### [Task details]
Nothing but the lines from the one holding "The width and" through the last line of the material below should be set down, exactly and without images.
++++++++
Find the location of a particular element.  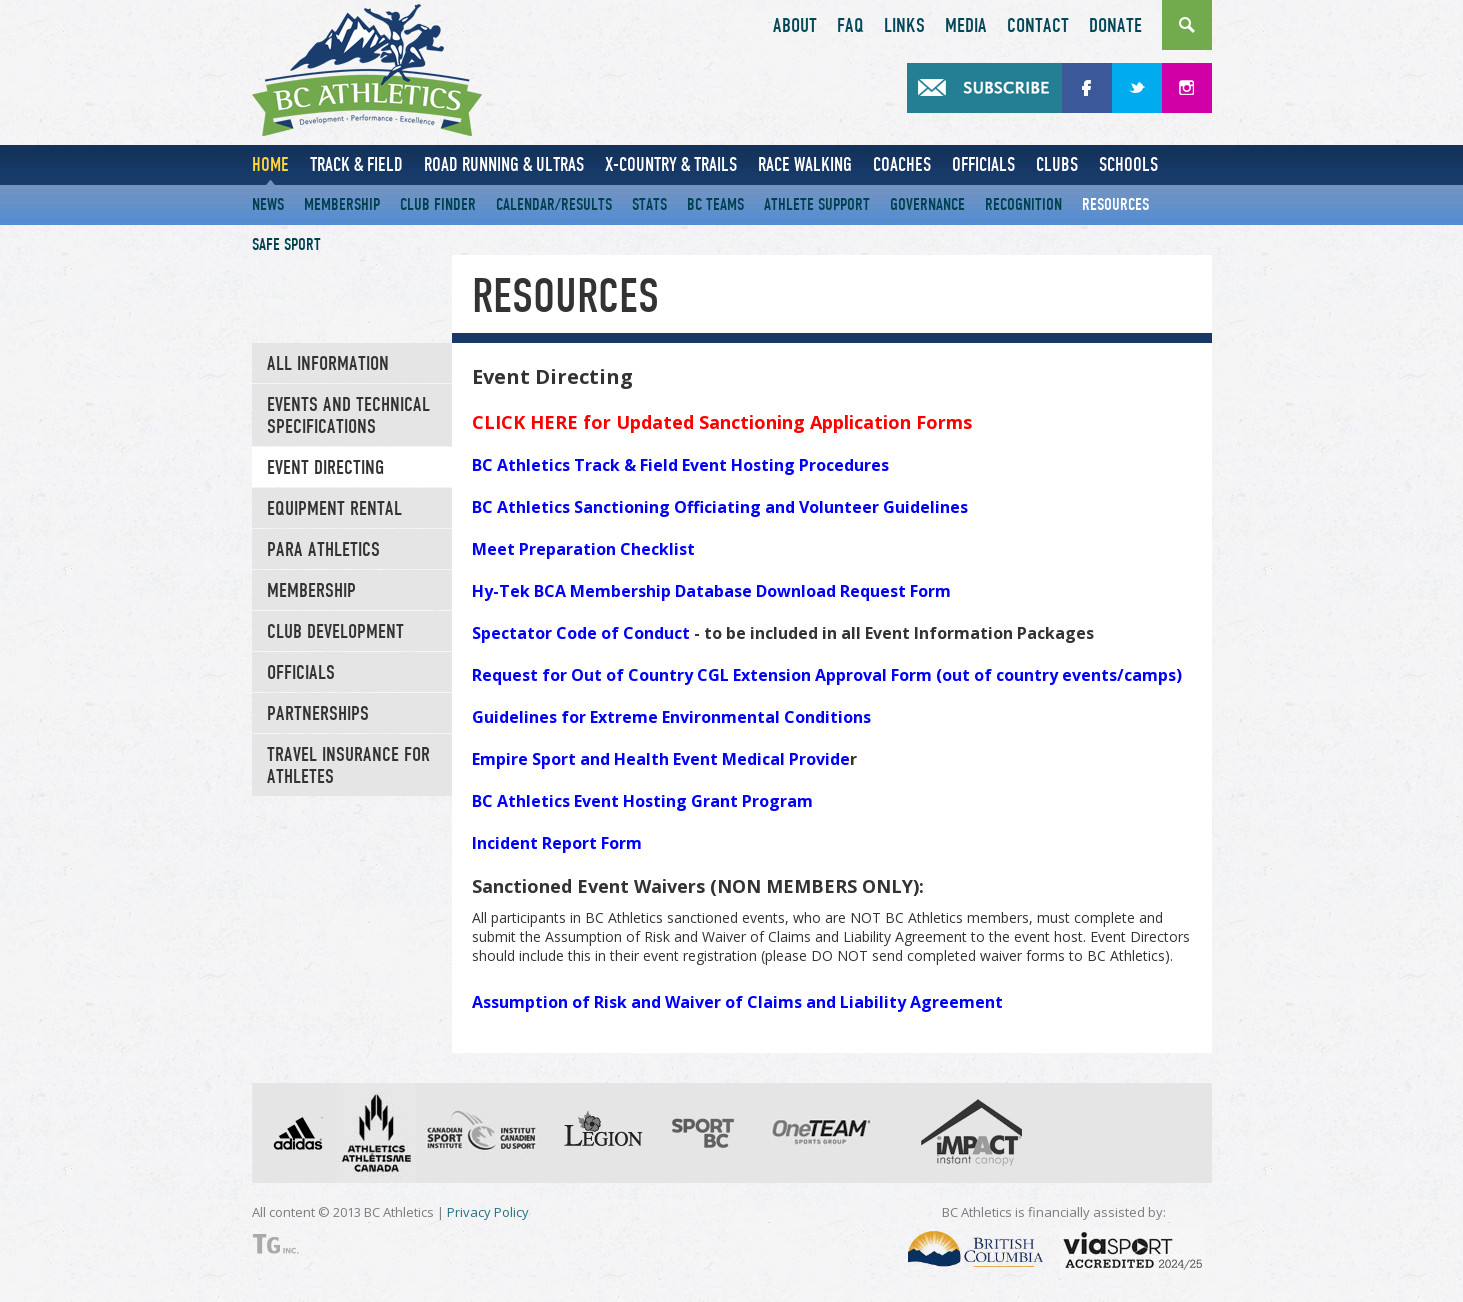

All Information is located at coordinates (328, 364).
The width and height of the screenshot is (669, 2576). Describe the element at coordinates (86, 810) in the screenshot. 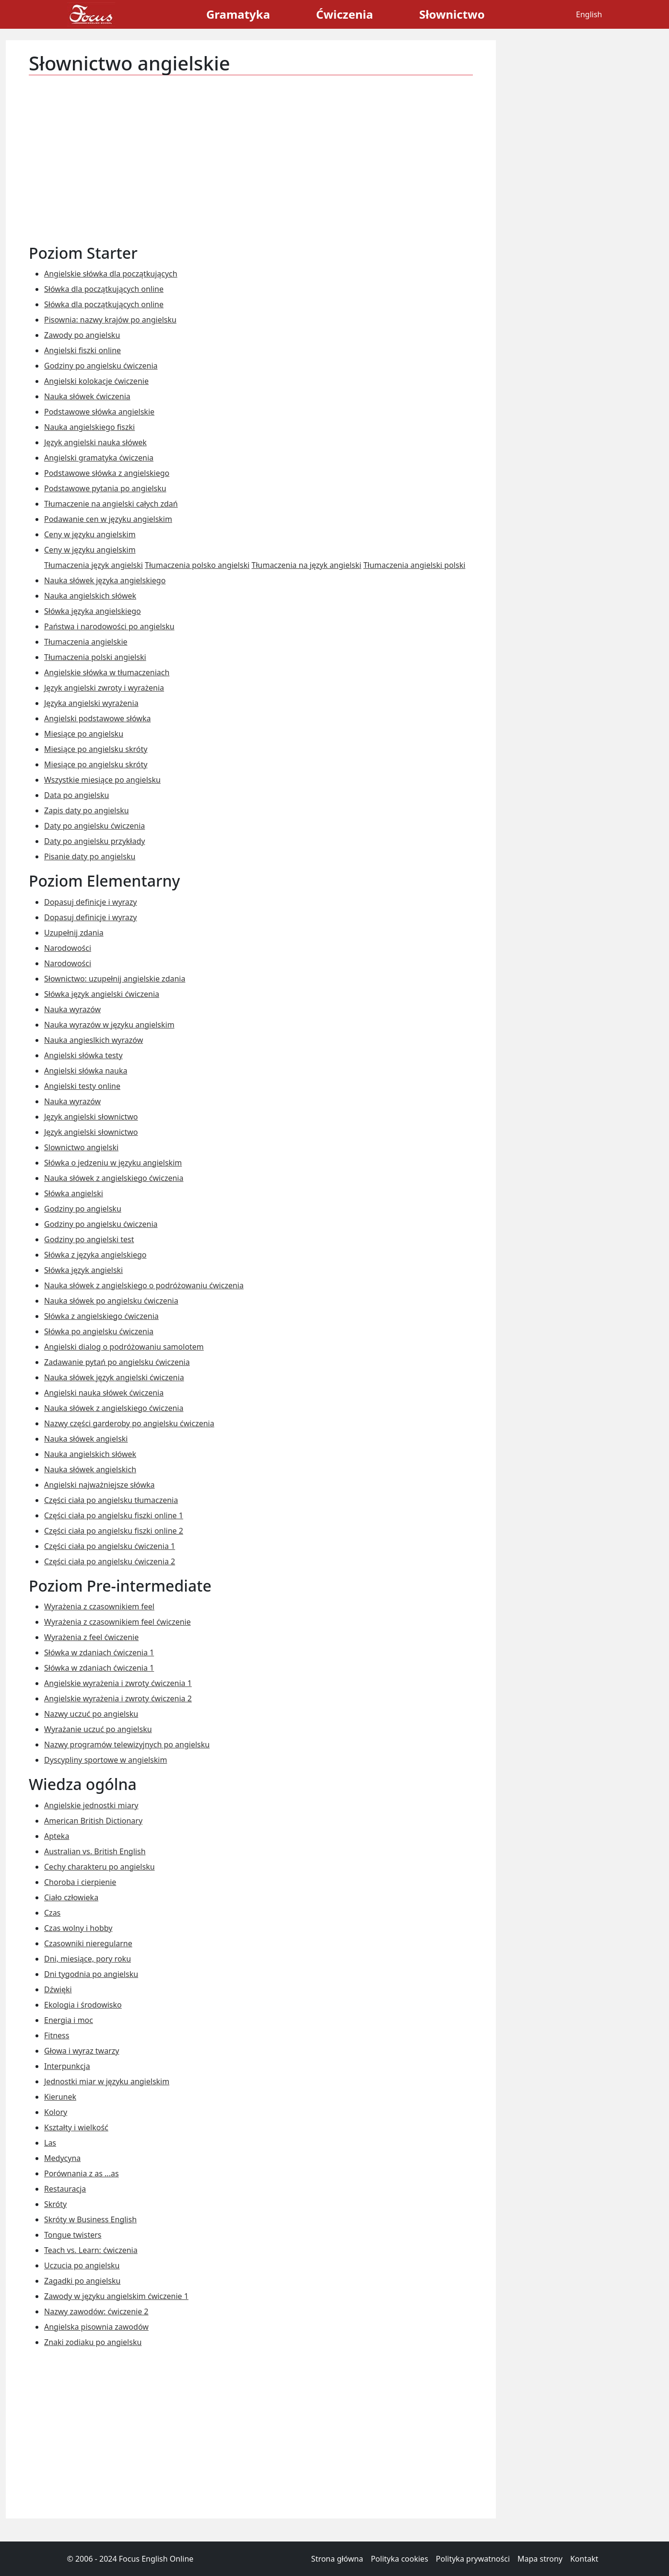

I see `Zapis daty po angielsku` at that location.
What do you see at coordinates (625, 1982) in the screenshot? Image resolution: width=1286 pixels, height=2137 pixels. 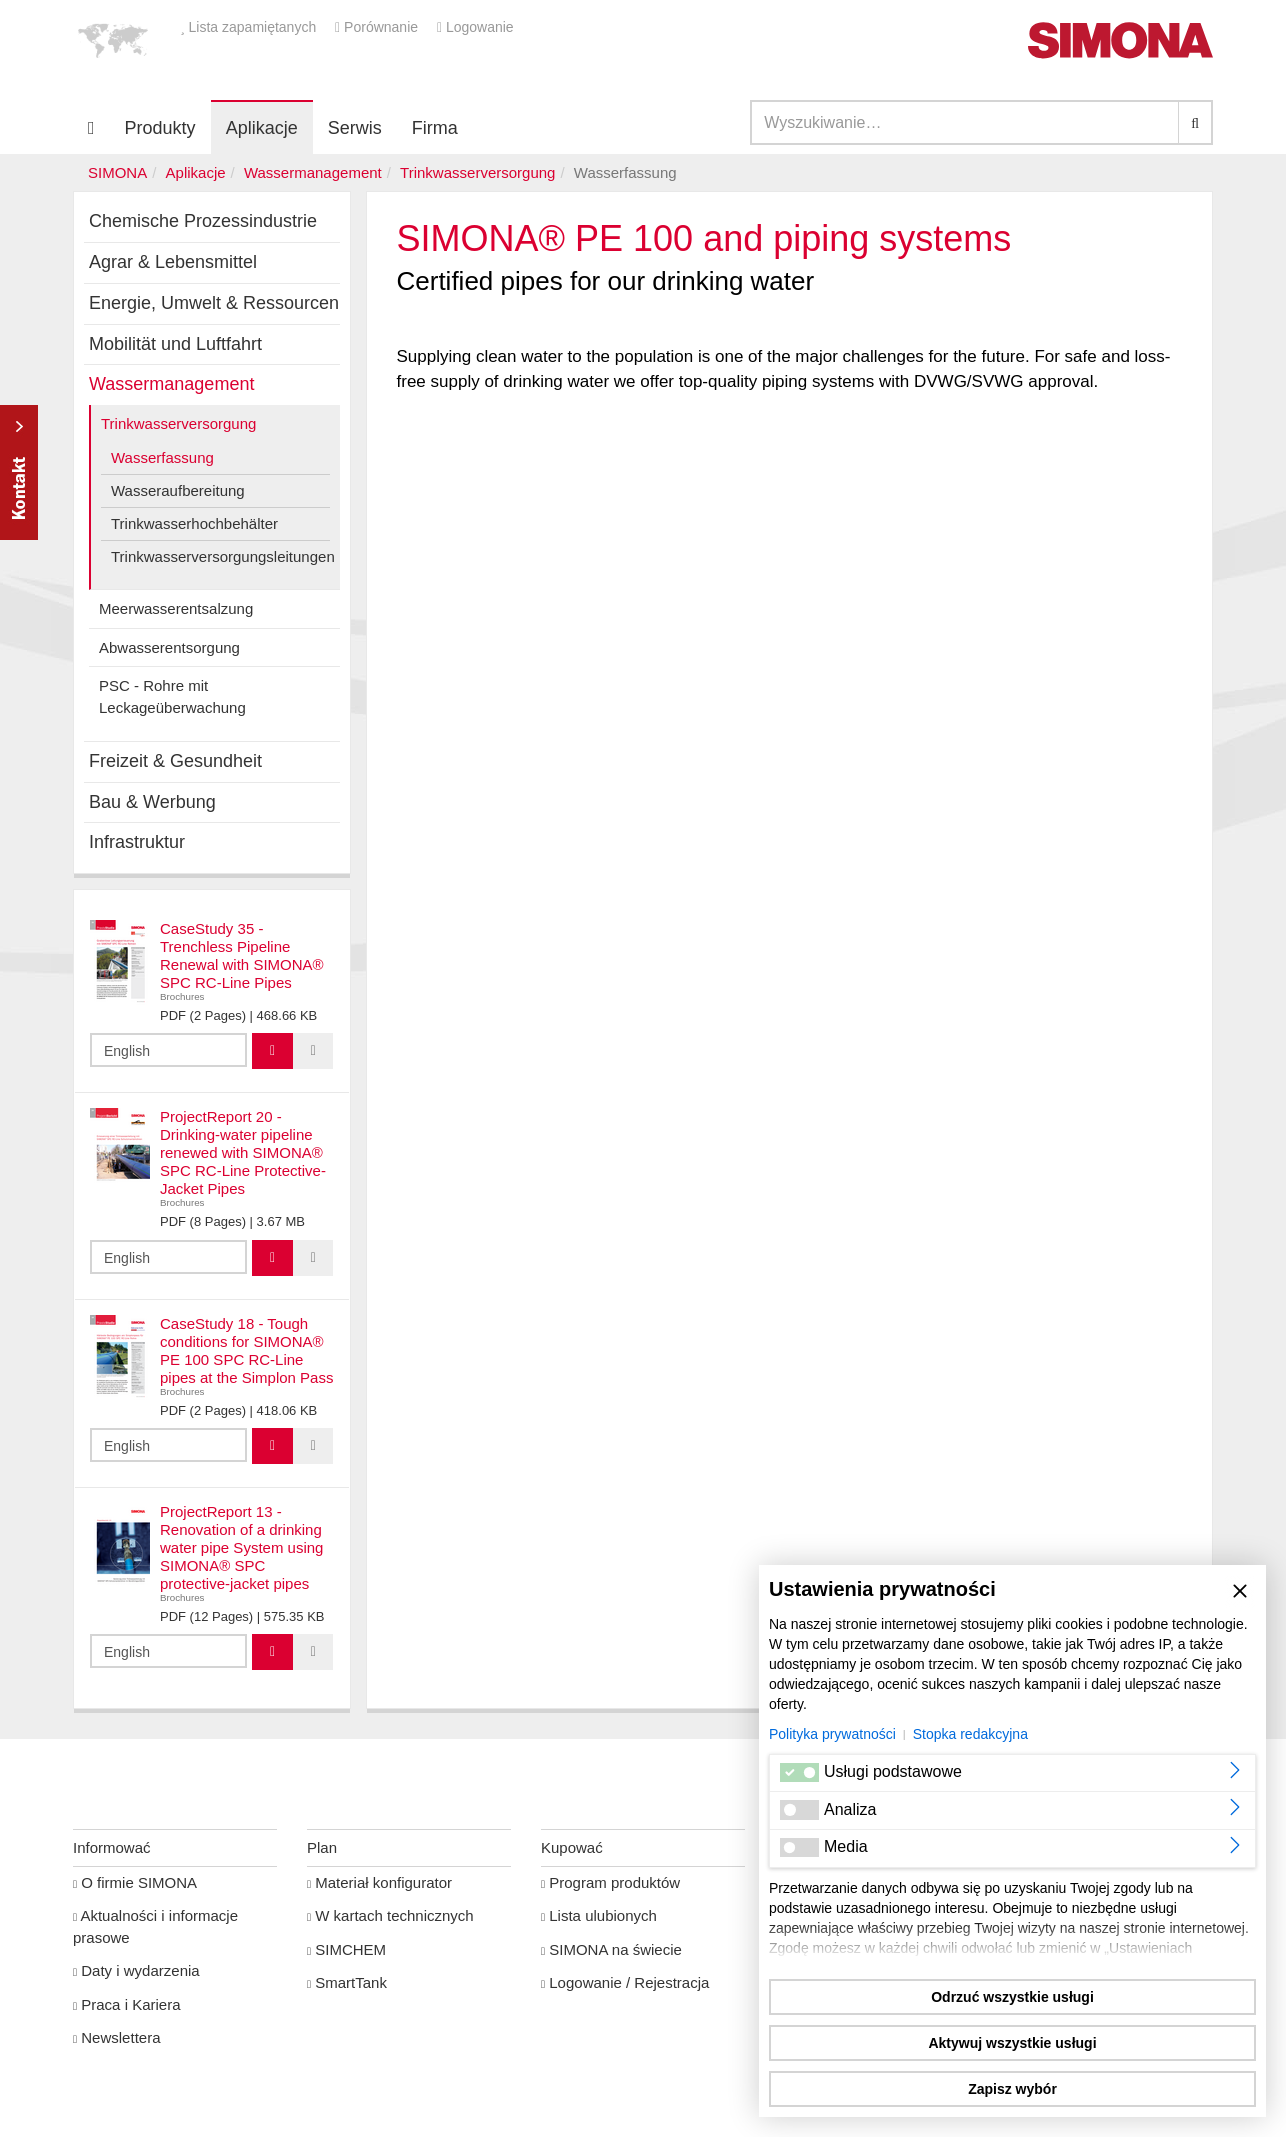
++++++++
### [Answer space]
The width and height of the screenshot is (669, 2576). Describe the element at coordinates (86, 810) in the screenshot. 

I see `Zapis daty po angielsku` at that location.
What do you see at coordinates (625, 1982) in the screenshot? Image resolution: width=1286 pixels, height=2137 pixels. 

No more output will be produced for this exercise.